Bridge House - on site of Ladywood Road bridge
To catch up on our progress, we left the canal at Lock 4 (Birches Lock) and its nearby modern road crossing maybe half a mile downstream. Redevelopment has wiped the old Ladywood Road bridge away with Bridge House, the imposing toll house, being bought be the council in the early 1960's and demolished to improve the road layout. If it stood today I suspect it would have preservation order clapped on in in no time.
The next significant location is a decorative lake just to the south of the College. This lake incorporates part of the canal and lock 5 (Oxmeadow Lock) appears to have been sited somewhere in the lake.
Site of Oxmeadow Lake
Immediately adjacent to the college (Google Earth tells me its parallel to the middle of the football pitch) you will find Lock 6 (Sharb Pond Lock).There is no sight of the pond but the eastern wall of the old lock still stands in the trees, offering furtive cigarette smokers from the college somewhere to congregate away from teacher's eye.
Remains of Sharb Pond Lock (No 6)
Route of Hunloke's Arm (1950's)
Just before you reach Moor's Bridge (site of) Hunloke's arm exited to the West serving the ironworks and pits of West Hallam.
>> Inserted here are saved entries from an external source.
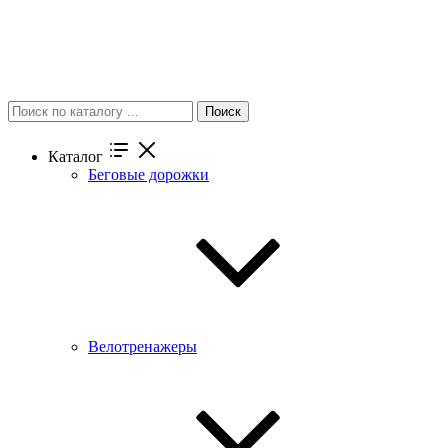
Поиск
Каталог
Беговые дорожки
Велотренажеры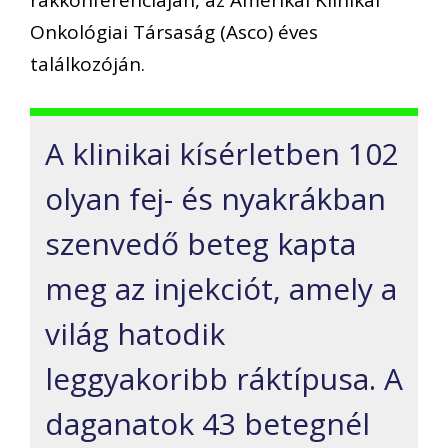
Onkológiai Társaság (Asco) éves
találkozóján.
A klinikai kísérletben 102
olyan fej- és nyakrákban
szenvedő beteg kapta
meg az injekciót, amely a
világ hatodik
leggyakoribb ráktípusa. A
daganatok 43 betegnél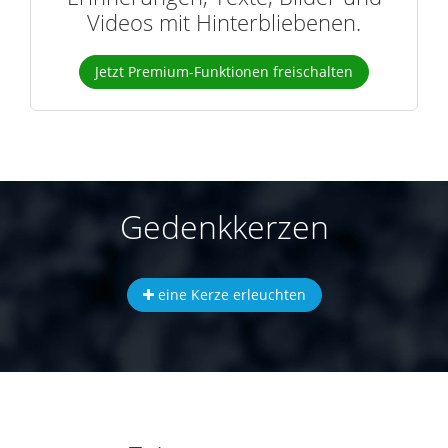
Videos mit Hinterbliebenen.
Jetzt Premium-Funktionen freischalten
Gedenkkerzen
eine Kerze erleuchten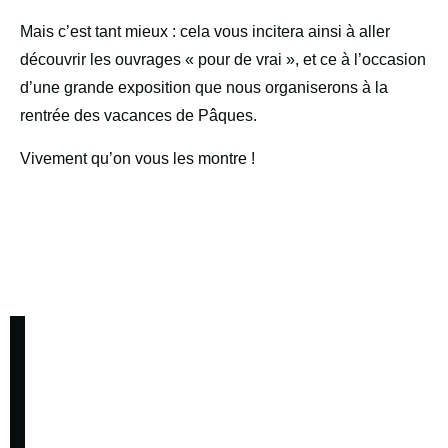
Mais c’est tant mieux : cela vous incitera ainsi à aller
découvrir les ouvrages « pour de vrai », et ce à l’occasion
d’une grande exposition que nous organiserons à la
rentrée des vacances de Pâques.
Vivement qu’on vous les montre !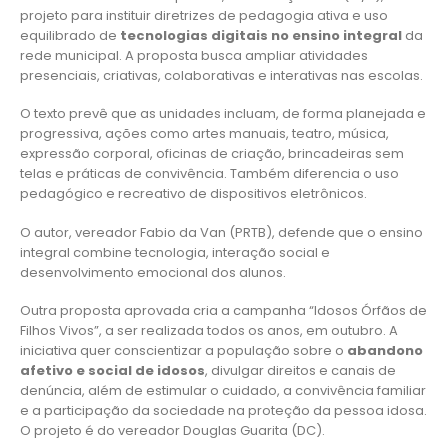
projeto para instituir diretrizes de pedagogia ativa e uso
equilibrado de
tecnologias digitais no ensino integral
da
rede municipal. A proposta busca ampliar atividades
presenciais, criativas, colaborativas e interativas nas escolas.
O texto prevê que as unidades incluam, de forma planejada e
progressiva, ações como artes manuais, teatro, música,
expressão corporal, oficinas de criação, brincadeiras sem
telas e práticas de convivência. Também diferencia o uso
pedagógico e recreativo de dispositivos eletrônicos.
O autor, vereador Fabio da Van (PRTB), defende que o ensino
integral combine tecnologia, interação social e
desenvolvimento emocional dos alunos.
Outra proposta aprovada cria a campanha “Idosos Órfãos de
Filhos Vivos”, a ser realizada todos os anos, em outubro. A
iniciativa quer conscientizar a população sobre o
abandono
afetivo e social de idosos
, divulgar direitos e canais de
denúncia, além de estimular o cuidado, a convivência familiar
e a participação da sociedade na proteção da pessoa idosa.
O projeto é do vereador Douglas Guarita (DC).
Hunloke's interests in the canal were always minor and his shares were eventually sold and later he disposed of the rest of his estate to the Newdigates. Newdigate??? I can hear the cogs in your brain churning away - where have I heard that name before? Its the same Newdigate that owned the collieries and private Arbury network of canals and Griff Hollows Canal were built by him to connect his collieries between Bedworth and Nuneaton to the Coventry Canal in 1765. Its a small world.
Moors Bridge as it was - and as it is with Lock 7 (Straw's Lock) removed
The original Moor's Bridge has been swept away along with its adjoining canal cottages and Lock 7 (Straws Lock) but the canal path beneath the nearby railway remains. Upstream from Moor's Bridge there was a row of lime kilns (am essential ingredient in the Iron process) and Potters Coal Wharf. The area is still engaged in the iron industry but it is limited to Numbers 1 to 9 (plus the pitching and sand wedges) used by golfers on Pewt Golf Course.